438 P.3d 381
Or.2019Background
- The U.S. Supreme Court’s Teague framework generally bars retroactive application of new constitutional rules on collateral review, except (1) substantive rules that place certain conduct beyond criminal law and (2) "watershed" procedural rules. Teague, however, arose in federal habeas context.
- Danforth held Teague’s general nonretroactivity principle governs federal habeas relief as a matter of statutory scope, while Montgomery treated Teague’s first exception (new substantive rules) as constitutionally retroactive for state collateral review.

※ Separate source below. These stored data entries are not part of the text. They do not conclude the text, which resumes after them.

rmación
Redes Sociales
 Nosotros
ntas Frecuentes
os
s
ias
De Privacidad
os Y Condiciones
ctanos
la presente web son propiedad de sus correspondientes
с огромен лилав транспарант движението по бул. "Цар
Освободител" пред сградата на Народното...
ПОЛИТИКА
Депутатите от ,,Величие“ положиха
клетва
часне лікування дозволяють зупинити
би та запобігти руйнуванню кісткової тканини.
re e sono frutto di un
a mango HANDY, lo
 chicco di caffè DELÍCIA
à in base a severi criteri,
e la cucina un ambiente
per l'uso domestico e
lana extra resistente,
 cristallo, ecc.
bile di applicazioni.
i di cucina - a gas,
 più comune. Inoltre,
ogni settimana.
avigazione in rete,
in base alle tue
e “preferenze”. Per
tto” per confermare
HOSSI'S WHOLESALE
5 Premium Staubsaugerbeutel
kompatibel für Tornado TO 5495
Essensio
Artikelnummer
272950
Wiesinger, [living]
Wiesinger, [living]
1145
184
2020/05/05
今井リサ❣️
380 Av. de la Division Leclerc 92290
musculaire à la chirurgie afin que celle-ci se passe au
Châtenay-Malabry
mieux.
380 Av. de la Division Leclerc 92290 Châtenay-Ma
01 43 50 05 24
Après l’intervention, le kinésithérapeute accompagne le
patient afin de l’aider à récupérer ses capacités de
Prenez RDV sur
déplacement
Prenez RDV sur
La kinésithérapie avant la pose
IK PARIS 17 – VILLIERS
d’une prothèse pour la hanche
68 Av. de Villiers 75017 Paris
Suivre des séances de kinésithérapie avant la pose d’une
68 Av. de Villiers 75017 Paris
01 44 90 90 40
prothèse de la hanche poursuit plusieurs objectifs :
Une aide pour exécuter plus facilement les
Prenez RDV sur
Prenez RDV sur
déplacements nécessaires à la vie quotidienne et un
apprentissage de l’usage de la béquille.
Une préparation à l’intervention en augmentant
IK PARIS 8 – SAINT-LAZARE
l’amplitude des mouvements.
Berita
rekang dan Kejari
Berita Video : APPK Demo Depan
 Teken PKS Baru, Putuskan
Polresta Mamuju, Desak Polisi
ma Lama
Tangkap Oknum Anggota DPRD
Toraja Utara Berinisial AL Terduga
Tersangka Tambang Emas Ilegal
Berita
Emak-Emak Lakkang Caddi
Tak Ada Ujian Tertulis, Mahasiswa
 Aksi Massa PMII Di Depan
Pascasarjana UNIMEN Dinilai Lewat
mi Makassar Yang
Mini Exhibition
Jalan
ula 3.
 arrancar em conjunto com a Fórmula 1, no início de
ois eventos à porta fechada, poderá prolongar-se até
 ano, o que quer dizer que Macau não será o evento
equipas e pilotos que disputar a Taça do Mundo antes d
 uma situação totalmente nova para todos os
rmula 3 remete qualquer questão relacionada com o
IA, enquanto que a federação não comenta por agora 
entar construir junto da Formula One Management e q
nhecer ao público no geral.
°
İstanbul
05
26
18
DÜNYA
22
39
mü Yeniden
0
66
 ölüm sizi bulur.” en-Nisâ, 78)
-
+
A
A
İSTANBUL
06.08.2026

- Oregon’s 1959 Post-Conviction Act (ORS 138.510–138.680) made statutory post-conviction petitions the exclusive state remedy for collateral challenges and included ORS 138.530(1)(a) (relief when a "substantial denial" of constitutional rights rendered the conviction void) and ORS 138.530(2) (do not deny relief that would have been available under the writ of habeas corpus before May 26, 1959).
- Petitioner argued ORS 138.530(2) and ORS 138.530(1)(a) require that every new constitutional rule (federal or state) be applied retroactively in Oregon post-conviction proceedings.
- The Oregon Supreme Court analyzed textual usage of "writ of habeas corpus," historical state habeas practice before 1959, limited federal retroactivity prior to 1959, and Oregon precedent (including State v. Fair) bearing on retroactivity.
- Holding: ORS 138.530 does not mandate that all new constitutional rules be applied retroactively in Oregon post-conviction proceedings; the court affirmed the lower courts’ judgments and left Fair’s approach (case-by-case retroactivity) intact.
Issues
| Issue | Plaintiff's Argument | Defendant's Argument | Held |
|---|---|---|---|
| Whether ORS 138.530(2) requires retroactive application of all new constitutional rules | ORS 138.530(2) preserves relief available under the pre-1959 writ of habeas, and federal/state habeas applied new rules retroactively, so the statute requires retroactivity | "Writ of habeas corpus" in the statute refers to the state writ; Oregon courts did not have a clear practice of retroactivity pre-1959; federal retroactivity pre-1959 was rare | ORS 138.530(2) does not require automatic retroactivity for all new rules; context and history do not support petitioner’s reading |
| Whether ORS 138.530(1)(a) mandates retroactivity when a new constitutional rule is announced | The statute grants relief for a "substantial denial" of constitutional rights that "rendered the conviction void," which petitioner reads to require retroactive application of every new rule | Text limits relief to "substantial" denials rendering the conviction void; "when" should not be read as "whenever;" statute may simply list grounds with petitioner bearing burden | ORS 138.530(1)(a) does not compel universal retroactivity; the text and context are inconsistent with petitioner’s absolute rule |
| Whether Oregon must follow a per se retroactivity rule or retain judicial discretion (per Fair) | Petitioner contends the statute reflects legislative intent to require retroactivity | State argues prior Oregon precedent (Fair) permits case-by-case retroactivity so long as federal minimums are met | Court upholds Fair: Oregon courts may decide retroactivity case-by-case and are not bound to apply all new rules retroactively |
Key Cases Cited
- Teague v. Lane, 489 U.S. 288 (1989) (establishes general nonretroactivity on collateral review and two narrow exceptions)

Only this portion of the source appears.